International wills[edit]
In 1973 an international convention, the Convention providing a Uniform Law on the Form of an [6] International Will, was opened for signature at Washington DC. The Convention provided for a universally recognised code of rules under which a will made anywhere, by any person of any nationality, would be valid and enforceable in every country which ratified or acceded to the Convention. These are known as "international wills."
Revocation[edit]
Methods and effect[edit]
Intentional physical destruction of a will by the testator will revoke it, through deliberately burning or tearing the physical document itself, or by striking out the signature. In most jurisdictions, partial
revocation is allowed if only part of the text or a particular provision is crossed out. Other jurisdictions will either ignore the attempt or hold that the entire will was actually revoked. A testator may also be able to revoke by the physical act of another (as would be necessary if he is physically incapacitated), if this is done in his presence and in the presence of witnesses. Some jurisdictions may presume that a will has been destroyed if it had been last seen in the possession of the testator but is found mutilated or cannot be found after his or her death.
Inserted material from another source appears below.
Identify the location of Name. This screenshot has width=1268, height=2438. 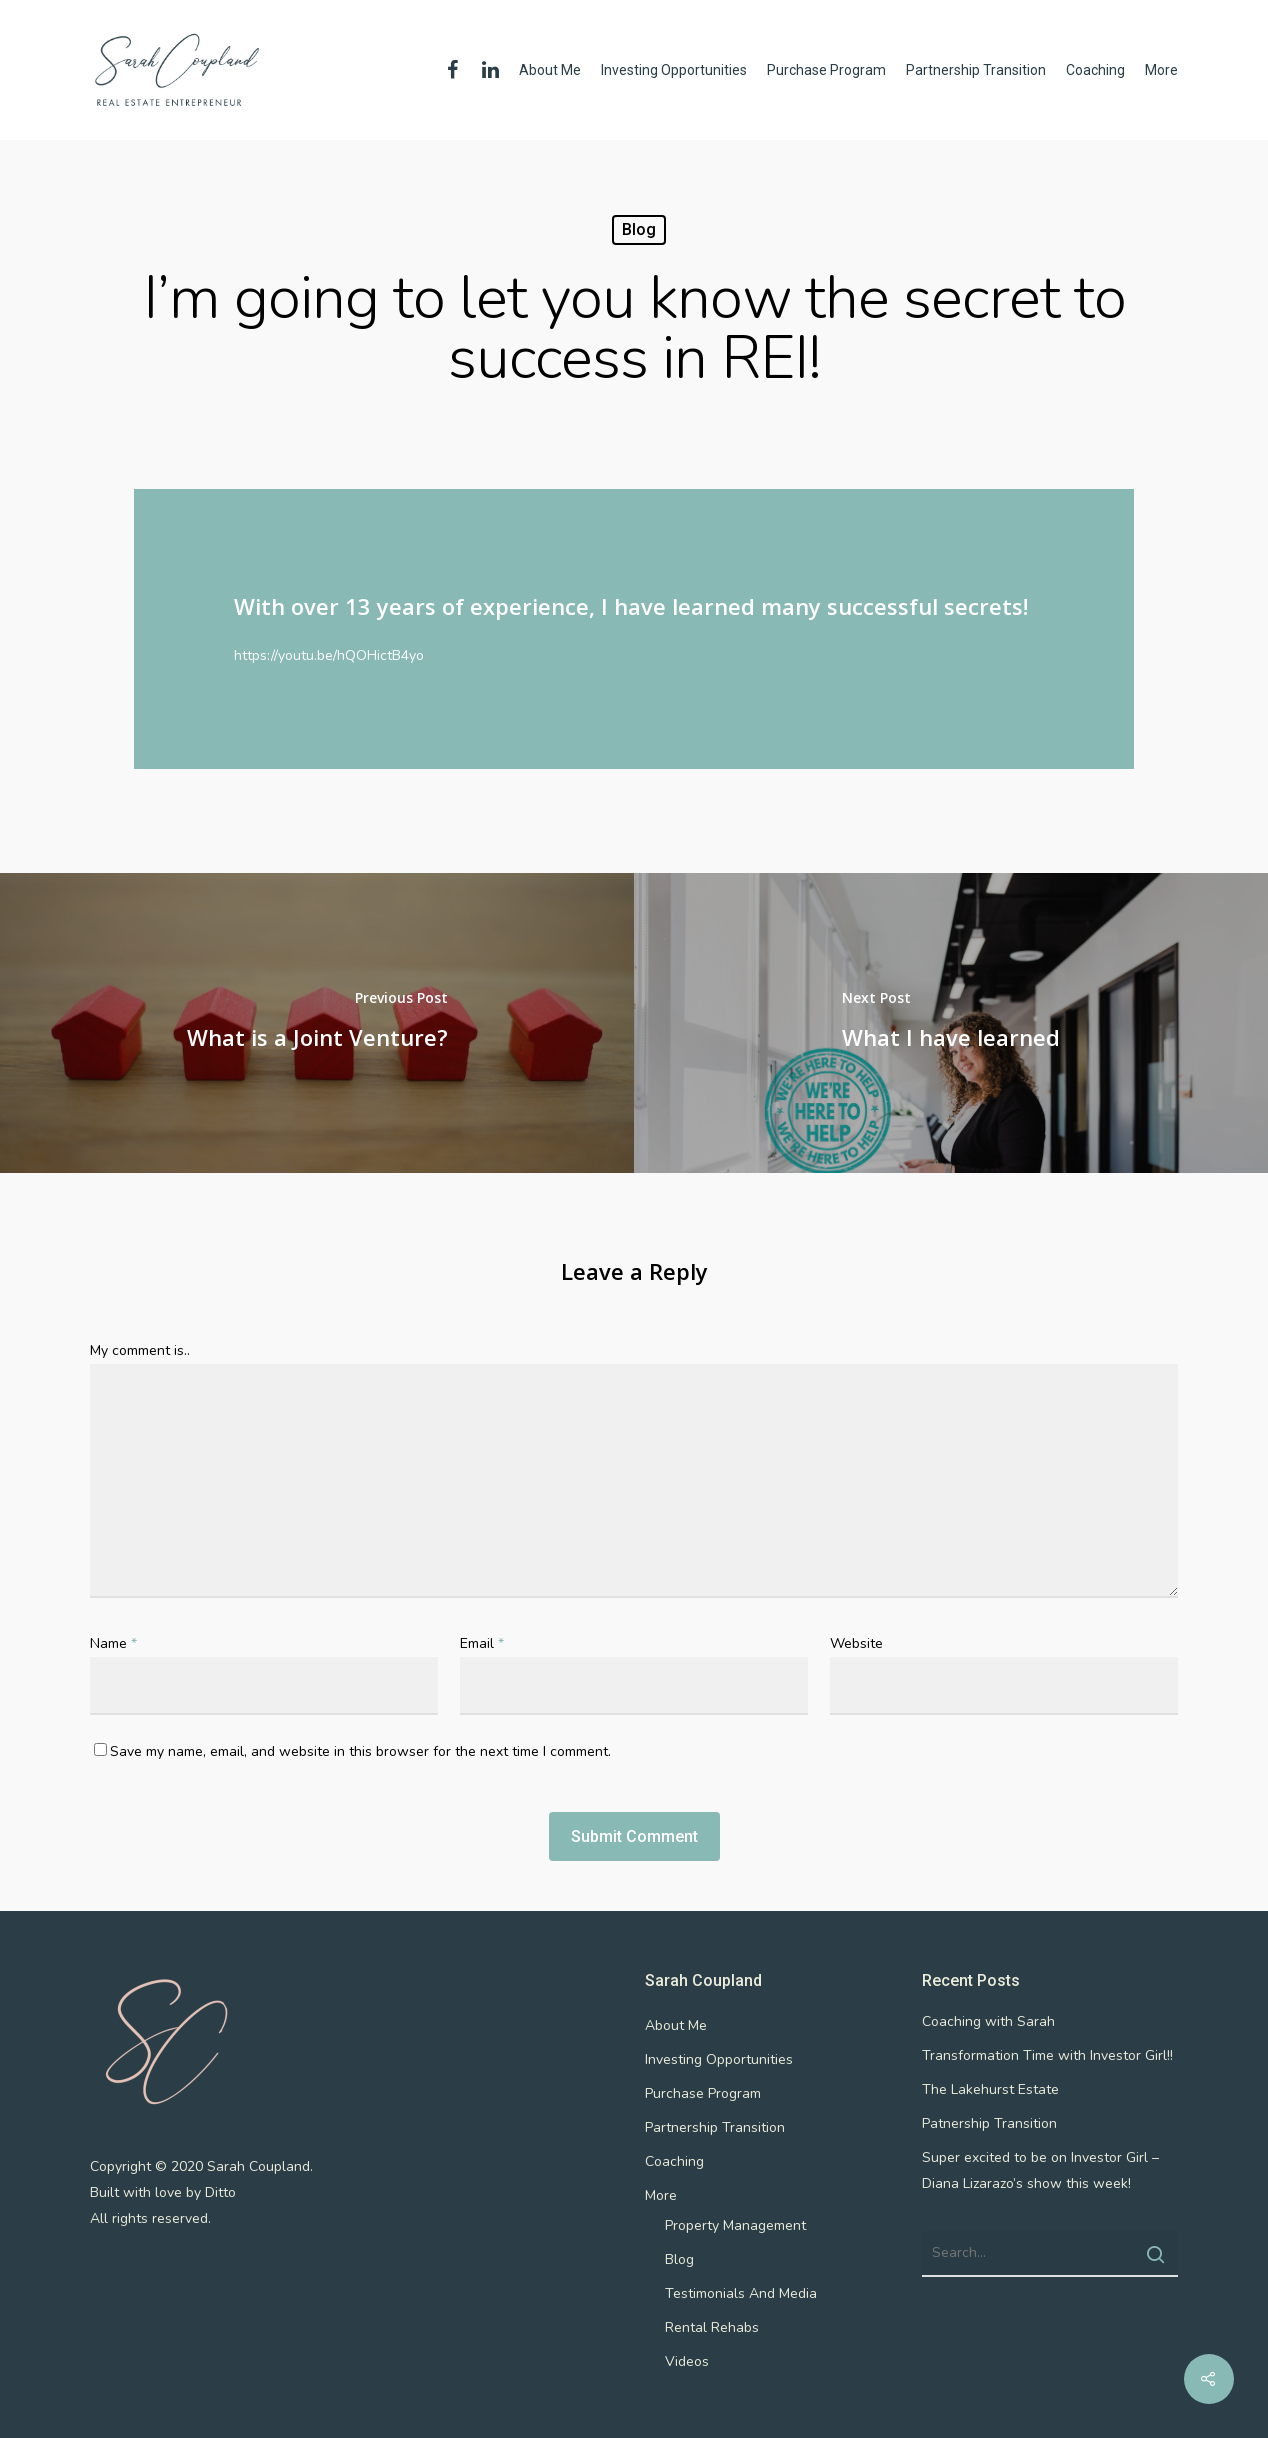
(113, 1643).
A will may also be revoked by the execution of a new will. Most wills contain stock language that expressly revokes any wills that came before them, however, because normally a court will still attempt to read the wills together to the extent they are consistent. In some jurisdictions, the complete revocation of a will automatically revives the next most recent will, while others hold that revocation leaves the testator with no will so that his or her heirs will instead inherit by intestate succession. In England and Wales, marriage will automatically revoke a will as it is presumed that upon marriage, a testator will want to review the will. A statement in a will that it is made in contemplation of forthcoming marriage to a named person will override this. Divorce, conversely, will not revoke a will, but in many jurisdictions, will have the effect that the former spouse is treated as if they had died before the testator and so will not benefit. Where a will has been accidentally destroyed, on evidence that this is the case, a copy will or draft will may be admitted to probate.